Assignment: Will you quote all of the entries, word for word?

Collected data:
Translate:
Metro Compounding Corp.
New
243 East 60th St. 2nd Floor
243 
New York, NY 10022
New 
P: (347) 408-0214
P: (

Output of the exercise:
Translate:
Metro Compounding Corp.
New
243 East 60th St. 2nd Floor
243 
New York, NY 10022
New 
P: (347) 408-0214
P: (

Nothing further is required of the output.